Talhe: letra de bom talho

Postado por admin em 13/jun/2018 - Sem Comentários

“Alice: Quanto tempo dura o eterno?
Coelho: às vezes apenas um segundo.”
Lewis Carrol

Um texto é sempre um recorte. Um instantâneo que revela algo de um determinado momento e por mais que se tente contextualizá-lo, a sensação é de que quase tudo da história fica de fora.

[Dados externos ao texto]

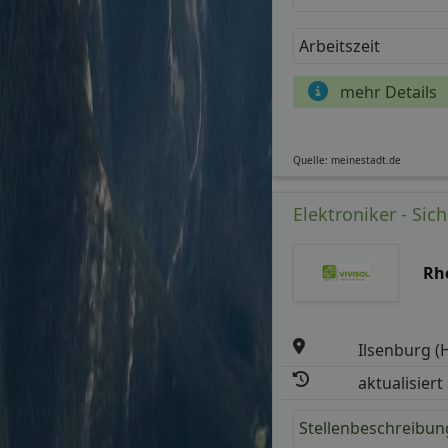
Arbeitszeit
mehr Details
Quelle: meinestadt.de
Elektroniker - Sic
Rh
Ilsenburg (
aktualisiert
Stellenbeschreibun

Como expressar num texto, tempo e espaço urdidos numa clínica pelo fio do desejo? Desejo, espera-se, de analista. Nas palavras de Lacan (1968): “Não esqueçamos que o psicanalista é suposto ter chegado a esse ponto em que, por mais reduzido que seja, se produziu para ele esse término que comporta a evocação da verdade. Desse ponto de ser, supõe-se que ele seja o Arquimedes capaz de fazer girar tudo o que se desenvolve nessa estrutura primeiramente evocada, cuja delimitação por um ” eu perco” pela qual comecei, dá a chave”.

Mas voltando à questão: como expressar num texto, um lugar tão restrito, o ocorrido na experiência clínica? Talvez, recorrendo à literatura, nas palavras de Guimarães Rosa: “Afirmo ao senhor, do que vivi: o mais difícil não é um ser bom e proceder honesto;

dificultoso, mesmo, é um saber definido o que quer, e ter o poder de ir até no rabo da palavra.” ou na psicanálise , até ao pé da letra.

Este texto é consequência de um cartel sobre o seminário de Lacan, O Ato Psicanalítico, realizado na Associação Psicanalítica de Curitiba, desanolado no início de 2013. Alguns títulos vieram à cabeça durante a realização do trabalho: o tempo do ato, o hiato do tempo (modificando o espaço); o ato um recurso do analista?; para que um ato aconteça…; o ato, possibilidade de acontecimento do sujeito do desejo; a hora do espanto; o que é ser um psicanalista ? Mas, pelo gosto que me suscita o jogo das letras, acabei escolhendo um título que coincide com uma das definições da palavra talhe no dicionário, ou seja: talhe: letra de bom talho.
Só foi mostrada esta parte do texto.